Happy Death Day works because Rothe is a charismatic lead, invoking the scream queen performances of yesteryear. Most of the other characters are far more secondary, so the burden falls on Rothe to bring life to a grounding role. As the lead, Tree needs to be intriguing enough for the audience to put up with the repetitive nature of the genre, but also pliable enough to allow her character to grow. Her relationship with Carter is particularly interesting because it has to both progress over the course of one day for Carter (who forgets everything as the day resets) and vary for Tree over the many different versions of the one day she lives through. Their relationship must be both a blank slate and feel as though the needle has moved forward at the end of each repeated day. Broussard and Rothe are able to sell it completely from the first time Tree wakes up confused in Carter’s bed.

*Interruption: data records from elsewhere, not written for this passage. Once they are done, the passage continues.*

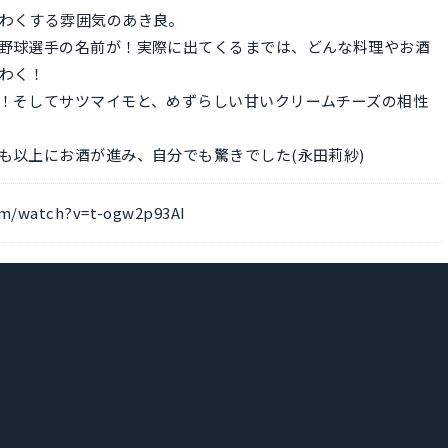
わくする雰囲気のあき良。
野球選手の名前が！実際に出てくるまでは、どんな料理やお酒
わく！
！そしてサツマイモと、めずらしい甘いクリームチーズの相性
も以上にお酒が進み、自分でも驚きでした(永田莉紗)
om/watch?v=t-ogw2p93AI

On paper, Happy Death Day seems like it should be a simple slasher movie, one that is immediately forgotten when the theatre lights come on. However, Scott Lobdell’s script elevates this film into something unexpectedly entertaining. Tree’s growth from self-centered mean girl to a person who is aware of how her actions impact the people around her is the sort of journey that doesn’t usually mix with the slasher genre. Unexpectedly, the use of the time loop elevates Tree’s growth as a person by giving a clarity to her actions that wouldn’t have been possible in a simple linear plot. For those who enjoy seeing the varied and elaborate ways people can die in slasher movies, the time loop offers a different one each time (also helping with the repetition). In a further blend of genres, Happy Death Day feels like a teen romantic comedy from the ‘80s and a murder mystery with enough clues to make it possible for those paying careful attention to figure out who the killer is.
Happy Death Day is a blast, a pure delight. It perfectly straddles the lines between comedy, horror, and romance, somehow juggling all of these genres to create a breezy romp of a movie. It’s a well-deserved addition to the time loop genre.